• EXERCISE GOAL
In the entries below, count every line with the word "schön". Return only the count.

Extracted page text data
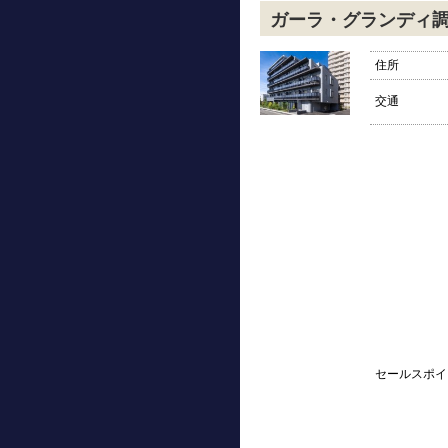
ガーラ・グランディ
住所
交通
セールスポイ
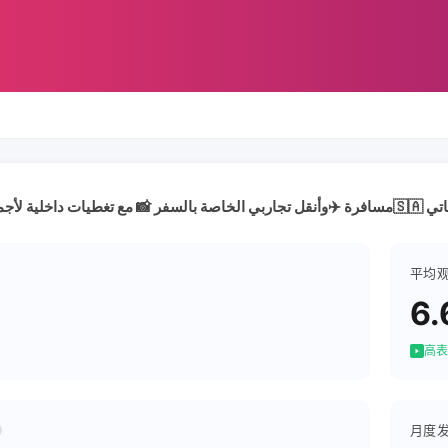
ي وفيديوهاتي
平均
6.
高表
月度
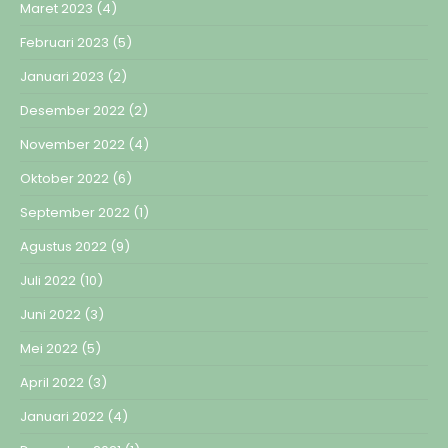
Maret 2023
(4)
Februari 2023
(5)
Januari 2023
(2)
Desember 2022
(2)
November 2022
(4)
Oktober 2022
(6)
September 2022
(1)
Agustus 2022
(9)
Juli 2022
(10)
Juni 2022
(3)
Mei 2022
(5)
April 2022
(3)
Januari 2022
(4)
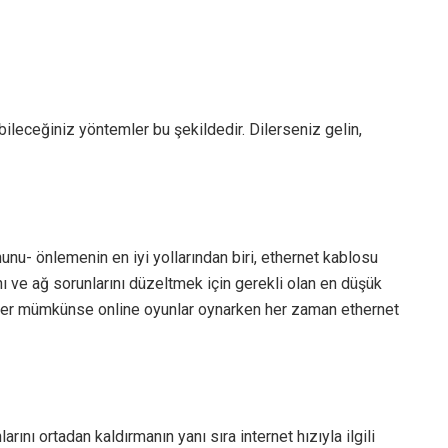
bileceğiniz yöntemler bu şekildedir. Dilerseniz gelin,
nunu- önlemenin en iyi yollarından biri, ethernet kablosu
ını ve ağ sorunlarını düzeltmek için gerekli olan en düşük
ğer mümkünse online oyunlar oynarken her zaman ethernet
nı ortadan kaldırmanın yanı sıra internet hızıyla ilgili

==

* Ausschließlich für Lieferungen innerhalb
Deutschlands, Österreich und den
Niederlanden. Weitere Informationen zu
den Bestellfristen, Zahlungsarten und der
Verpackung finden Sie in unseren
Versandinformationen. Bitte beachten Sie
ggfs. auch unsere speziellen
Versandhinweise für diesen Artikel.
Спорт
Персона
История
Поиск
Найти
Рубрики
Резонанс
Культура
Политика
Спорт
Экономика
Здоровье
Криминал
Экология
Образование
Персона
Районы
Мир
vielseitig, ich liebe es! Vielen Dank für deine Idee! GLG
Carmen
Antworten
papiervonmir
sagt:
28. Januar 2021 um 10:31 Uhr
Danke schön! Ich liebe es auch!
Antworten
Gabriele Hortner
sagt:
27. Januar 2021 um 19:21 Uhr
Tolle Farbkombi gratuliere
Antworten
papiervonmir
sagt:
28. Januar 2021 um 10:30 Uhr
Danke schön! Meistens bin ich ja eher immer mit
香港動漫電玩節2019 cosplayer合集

• EXERCISE RESPONSE
2